Creating, birthing, and breastfeeding human beings has really put my body through the ringer the last 5 years!
I've always really enjoyed going back through the years and seeing all the changes. It's been quite a roller coaster for me but I wouldn't change a thing!
Left is 2010 before I started exercising or eating healthier. Middle is 2012 right before I got pregnant with Elise. Right is about 3 months postpartum with Elise
Left is 36 weeks pregnant with Lena and right is 2 days postpartum. I'm not sure what the difference was with Lena but my body healed so much faster. I'd be willing to bet it was the exercise I kept up throughout my pregnancy. Not having to be on bed rest helped also!
This was taken two weeks ago. I know a lot of women are thinking I'm crazy to think I have any work to be done. But those women aren't me. I do not think I'm fat or even overweight.

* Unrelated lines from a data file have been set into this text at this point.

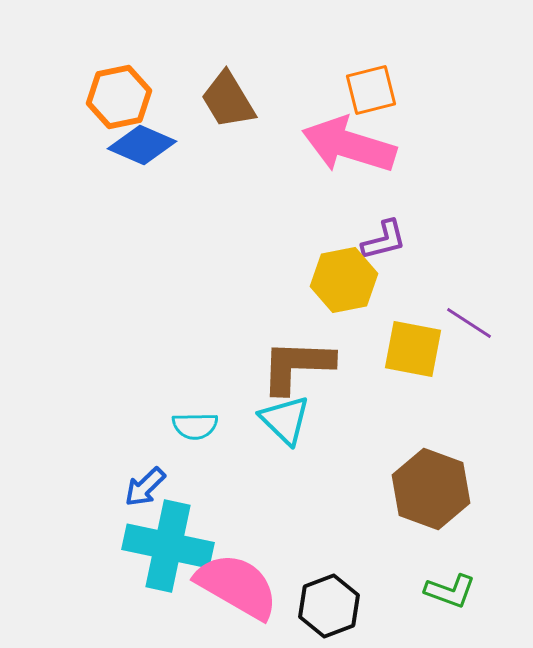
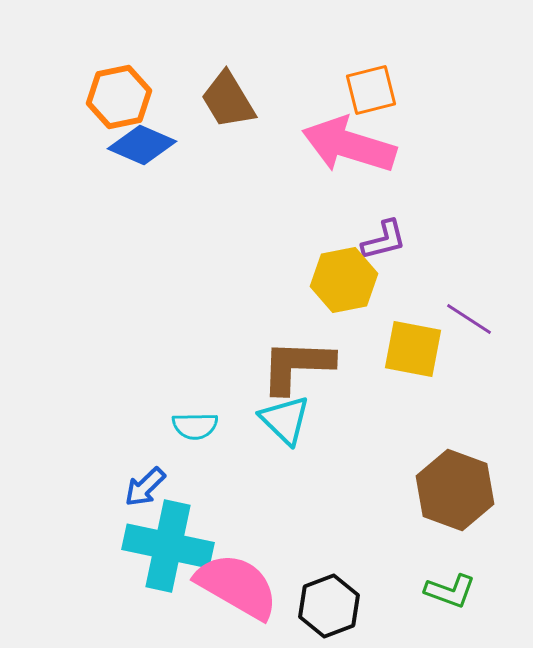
purple line: moved 4 px up
brown hexagon: moved 24 px right, 1 px down
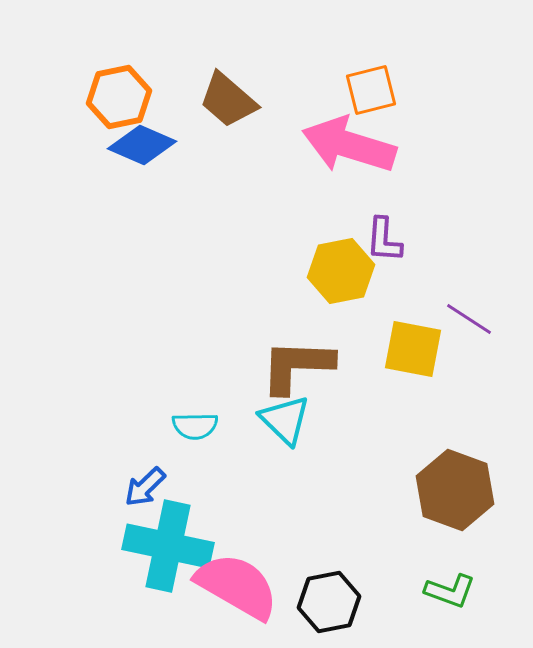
brown trapezoid: rotated 18 degrees counterclockwise
purple L-shape: rotated 108 degrees clockwise
yellow hexagon: moved 3 px left, 9 px up
black hexagon: moved 4 px up; rotated 10 degrees clockwise
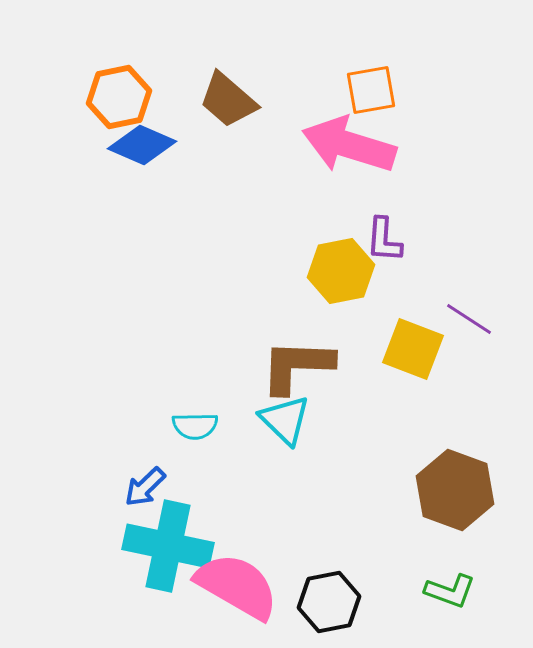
orange square: rotated 4 degrees clockwise
yellow square: rotated 10 degrees clockwise
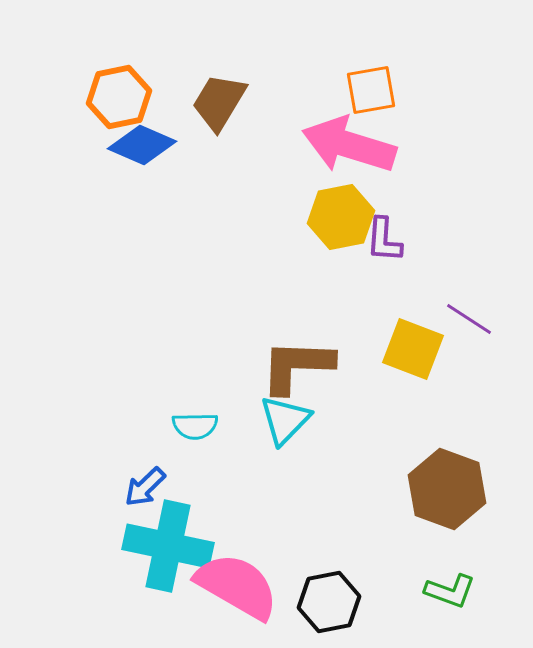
brown trapezoid: moved 9 px left, 2 px down; rotated 80 degrees clockwise
yellow hexagon: moved 54 px up
cyan triangle: rotated 30 degrees clockwise
brown hexagon: moved 8 px left, 1 px up
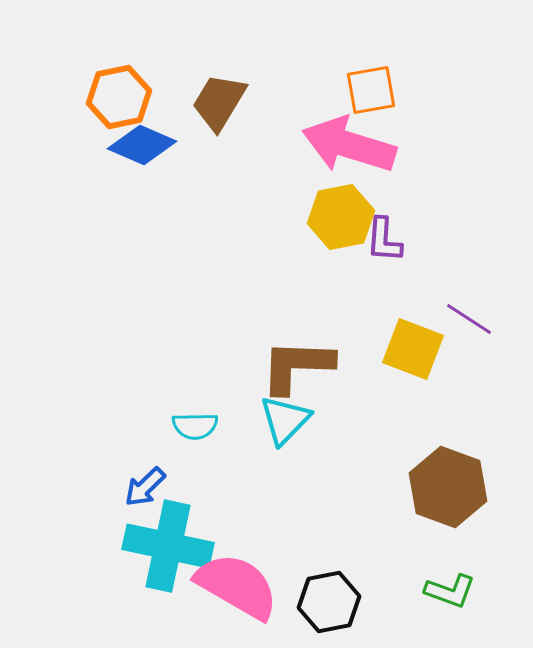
brown hexagon: moved 1 px right, 2 px up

In fact, I've lost my baby weight plus the extra muscle weight I had gained prior to getting pregnant with Lena so I'm under my pre-pregnancy weight. I just like watching myself improve and see how my hard work in the gym and on the pavement effects how my body looks.
My struggles aren't quite the same as most women who have just had a baby. I don't have weight to lose, but healthy muscle to gain. I'm also incredibly out of shape. My hiatus from crossfit and running has lasted much longer than I anticipated because, well, life happens!
I don't put any undo pressure on myself to reach unrealistic goals after I've had a baby. It took about 9 months to grow a human and I think it takes longer for my body to recover from it. I struggle a lot with hormonal imbalances, dietary changes, and restrictions for breastfeeding on top of the normal mom stuff. I could easily stress about getting my pre baby body back, but I don't see the point. I do what I can when I can to take care of myself and I am always trying to do a better job at that.
I have several goals for the next couple of years. As much as I have loved dedicating so much of myself to my girls to take care of them, I'd be lying if I said I wasn't excited for moving on to the next chapter. My 2016 resolution was simple, make myself a higher priority. It's so easy for me to put my needs and even my health on the back burner as a mom. But really, I'm not doing myself or even my girls (or my husband) any favors by putting myself last on my to do list.
I'm slowly getting back to a solid routine of crossfit and definitely have gotten back into jogging with the girls or on our treadmill regularly. Sometimes I get frustrated feeling like I'm back at square one, especially at crossfit. But like I said, there's not much point in getting upset about it. I genuinely enjoy the sport regardless of the weight on the bars, so as long as I get to go and I'm challenging myself? I don't care much for the numbers on the whiteboard.
So here's to the next chapter....may it be full of miles run and bars lifted! (Maybe even that kipping pull-up I'm so close to?!)
get it girl!!! i'm so proud of you!!!!